The Biden-Harris administration is taking action to improve health and wellness by addressing the social determinants of health

The White House and the US Department of Health and Human Services (HHS), through the Centers for Medicare & Medicaid Services (CMS), are releasing several resources to help support federal agencies, states, local and tribal governments to better coordinate health care, public health and social services. Specifically, the White House is releasing the first US Playbook for addressing the social determinants of health. In addition, the Department of Health and Human Services (HHS) is publishing a Call to Action to Address Social Health-Related Needs as well as a Framework for Medicaid and CHIP Social Health-Related Needs. This builds on the Administration’s work to promote health equity by recognizing that people’s social and economic conditions play an important role in their health and well-being.

It is clear that the health of our people does not exist in a vacuum, but it is affected by our access to stable housing, healthy food and clean air to breathe, said HHS Secretary Xavier Becerra. It is critical for HHS to comprehensively address health care and public health by addressing patients’ social conditions. Today’s announcement will help ensure opportunities to improve equal access to health care for every American and make progress toward a health care system that improves health care outcomes for all Americans rather than a privileged few.

The social and economic conditions of the environments where people are born, live, learn, work, play, worship and age affect a wide range of health, functioning and quality of life outcomes. In recognition of this, the first piece of today’s post is the US book on addressing the social determinants of health. The Playbook highlights current and emerging actions federal agencies are taking to support health by improving individuals’ social circumstances. This includes initiatives by HHS, the Department of Agriculture (USDA), the Department of Housing and Urban Development (HUD), the Department of Veterans Affairs (VA), the Environmental Protection Agency (EPA), and other federal investment matching agencies to finance community infrastructure, offer grants to empower communities to address social health-related needs, and encourage coordinated use of resources and data to improve health outcomes.

The second resource is the Medicaid and Children’s Health Insurance Program (CHIP) Health-Related Social Needs Framework (HRSN).

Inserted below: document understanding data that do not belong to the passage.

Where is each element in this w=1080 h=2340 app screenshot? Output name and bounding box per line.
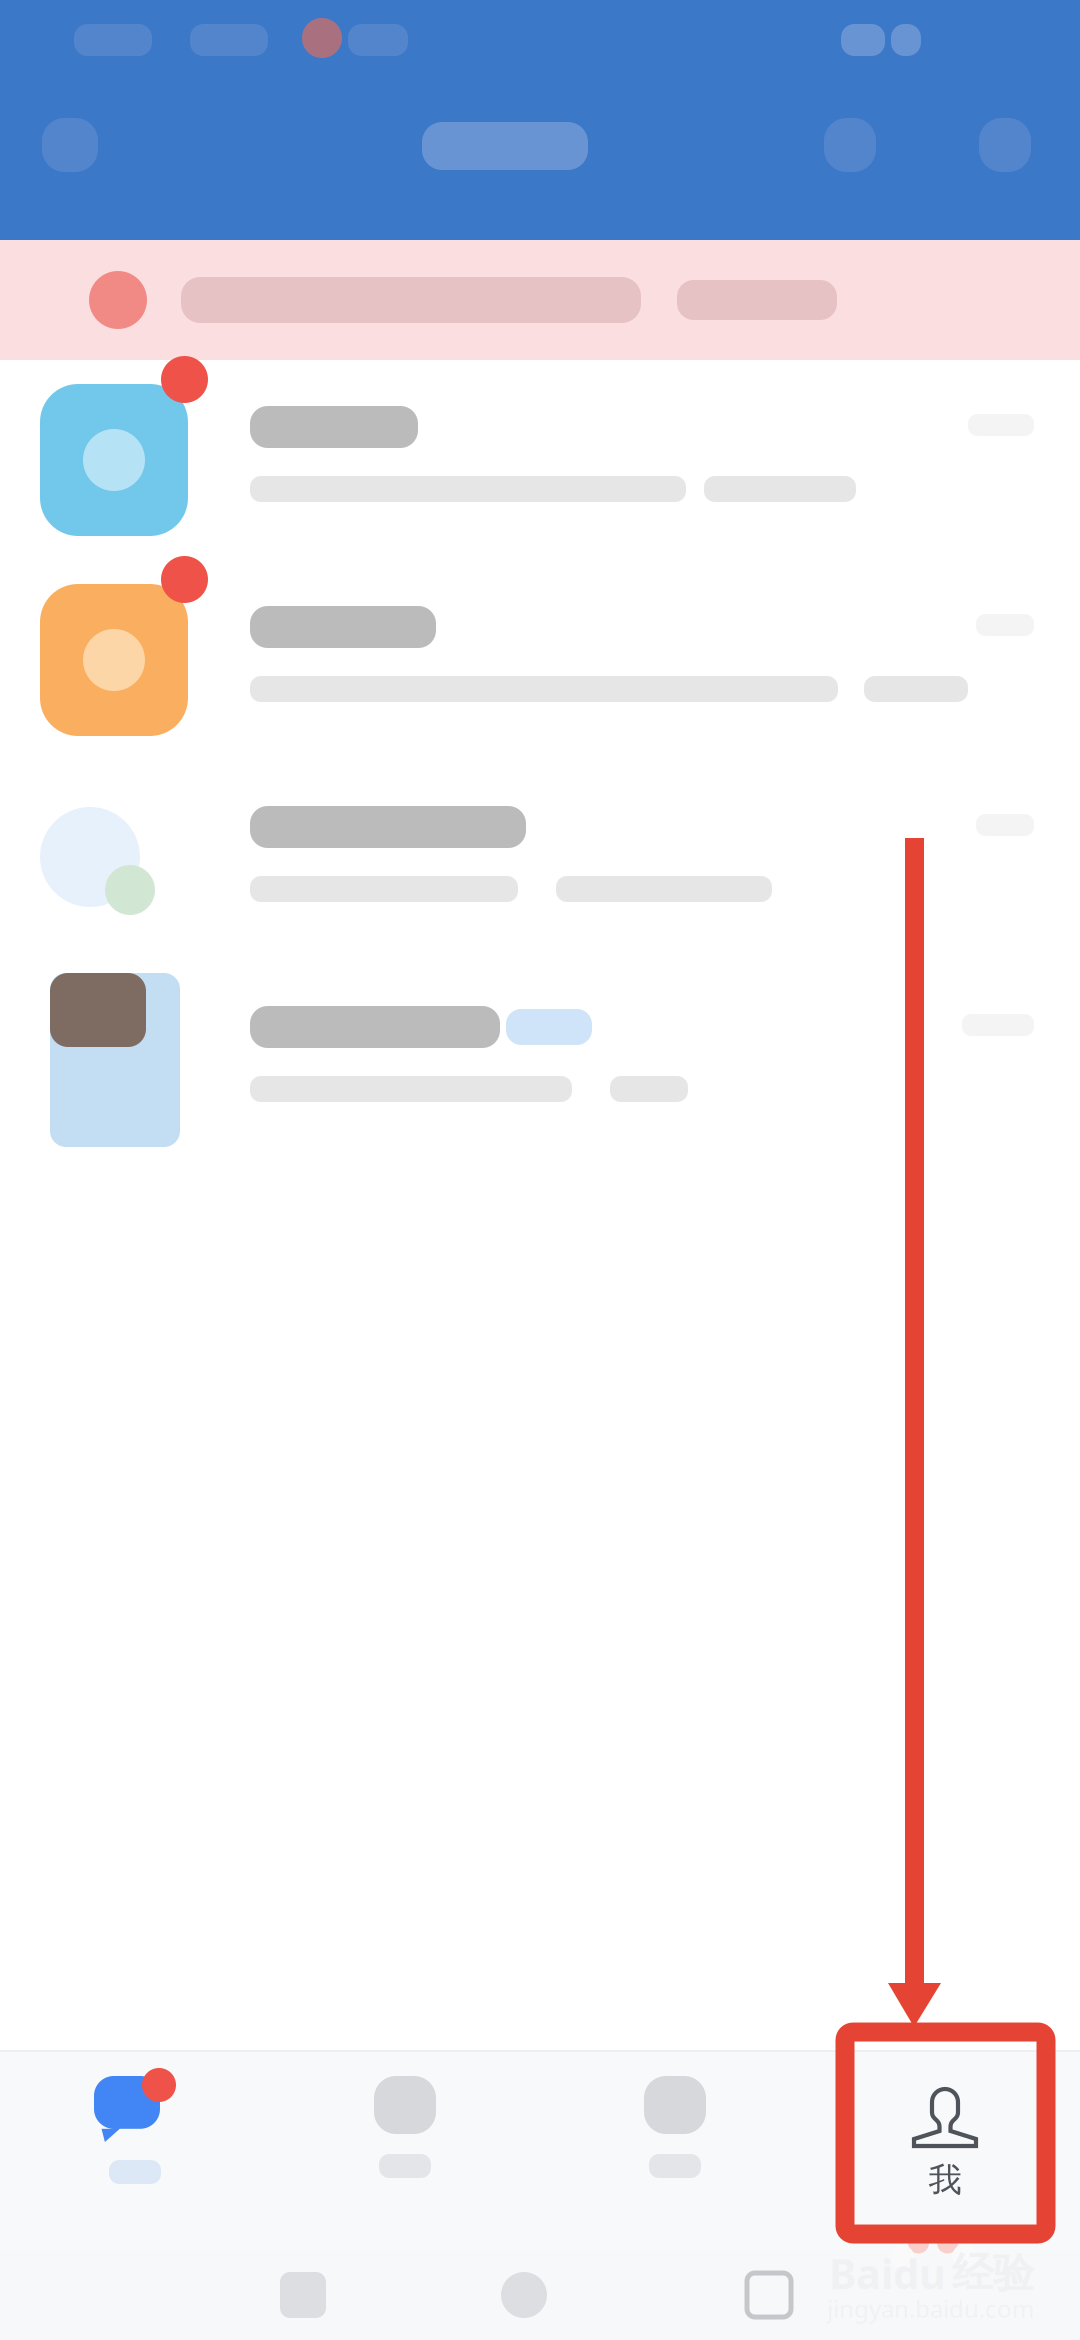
button[interactable]: Contacts <box>270 2052 540 2250</box>
button[interactable] <box>0 360 1080 560</box>
button[interactable] <box>0 960 1080 1160</box>
staticText: 我 <box>928 2159 962 2201</box>
button[interactable]: Messages <box>0 2052 270 2250</box>
button[interactable]: Recents <box>679 2250 859 2340</box>
button[interactable]: Discover <box>540 2052 810 2250</box>
button[interactable]: Home <box>434 2250 614 2340</box>
button[interactable] <box>0 560 1080 760</box>
button[interactable]: Back <box>213 2250 393 2340</box>
button[interactable]: Menu <box>0 118 140 172</box>
staticText: Baidu <box>829 2245 946 2301</box>
button[interactable]: Add <box>930 118 1080 172</box>
button[interactable] <box>0 240 1080 360</box>
button[interactable] <box>0 760 1080 960</box>
button[interactable]: 我 <box>810 2052 1080 2250</box>
staticText: 经验 <box>952 2247 1034 2299</box>
button[interactable]: Search <box>780 118 920 172</box>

This document will provide guidance for more states, beyond the current seven, to structure programs that address housing and food insecurity for enrollees in high-need populations. An example is a program that provides medically adjusted meals or helps homeless youth find and obtain housing. The guidance will also include an accompanying CMS Information Bulletin (CIB).

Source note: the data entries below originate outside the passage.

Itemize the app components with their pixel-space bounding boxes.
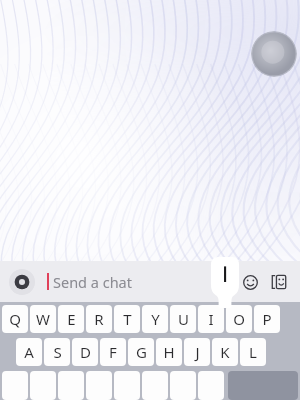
staticText: K <box>220 342 230 362</box>
button[interactable]: Key <box>114 371 140 400</box>
button[interactable]: T <box>114 305 140 333</box>
button[interactable]: O <box>226 305 252 333</box>
button[interactable]: G <box>128 338 154 366</box>
button[interactable]: Key <box>142 371 168 400</box>
button[interactable]: Camera <box>9 269 35 295</box>
staticText: L <box>249 342 257 362</box>
button[interactable]: Key <box>86 371 112 400</box>
staticText: P <box>262 309 272 329</box>
staticText: Y <box>151 309 160 329</box>
button[interactable]: P <box>254 305 280 333</box>
button[interactable]: Key <box>198 371 224 400</box>
button[interactable]: Key <box>170 371 196 400</box>
button[interactable]: D <box>72 338 98 366</box>
button[interactable]: K <box>212 338 238 366</box>
staticText: S <box>53 342 62 362</box>
staticText: I <box>208 309 214 329</box>
staticText: J <box>195 342 200 362</box>
staticText: U <box>178 309 189 329</box>
staticText: E <box>67 309 76 329</box>
button[interactable]: Q <box>2 305 28 333</box>
button[interactable]: H <box>156 338 182 366</box>
button[interactable]: W <box>30 305 56 333</box>
staticText: O <box>233 309 245 329</box>
button[interactable]: F <box>100 338 126 366</box>
button[interactable]: J <box>184 338 210 366</box>
button[interactable]: Key <box>30 371 56 400</box>
button[interactable]: Profile <box>251 31 297 77</box>
button[interactable]: Emoji <box>238 270 262 294</box>
button[interactable]: U <box>170 305 196 333</box>
button[interactable]: Send a chat <box>53 261 238 302</box>
button[interactable]: L <box>240 338 266 366</box>
staticText: F <box>109 342 117 362</box>
button[interactable]: Stickers <box>267 270 291 294</box>
staticText: G <box>136 342 147 362</box>
staticText: D <box>80 342 91 362</box>
button[interactable]: Y <box>142 305 168 333</box>
button[interactable]: S <box>44 338 70 366</box>
staticText: W <box>36 309 50 329</box>
staticText: Q <box>9 309 21 329</box>
button[interactable]: Key <box>2 371 28 400</box>
button[interactable]: A <box>16 338 42 366</box>
staticText: R <box>94 309 104 329</box>
button[interactable]: E <box>58 305 84 333</box>
staticText: H <box>163 342 175 362</box>
staticText: A <box>24 342 34 362</box>
button[interactable]: Key <box>58 371 84 400</box>
button[interactable]: I <box>198 305 224 333</box>
button[interactable]: R <box>86 305 112 333</box>
staticText: Send a chat <box>53 272 132 292</box>
staticText: T <box>123 309 132 329</box>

The final document is the HHS Call to Action to Address Social Health-Related Needs to foster cross-sector partnerships among those working in health care, social services, public and environmental health, government, and health information technology to create a stronger, more integrated health and social care system through shared decision-making and by leveraging community resources to address unmet social health-related needs. No one sector can do this work alone, so HHS is issuing a Call to Action to work together to achieve a future in which everyone, regardless of social circumstances, has access to harmonized, high-quality, person-centred health and social care systems care that can improve health and well-being. This call to action builds on the nationwide call to action in the White House Challenge to End Hunger and Build Healthy Communities and complements the work of the Biden-Harris administrations to implement the National Strategy on Hunger, Nutrition and Health.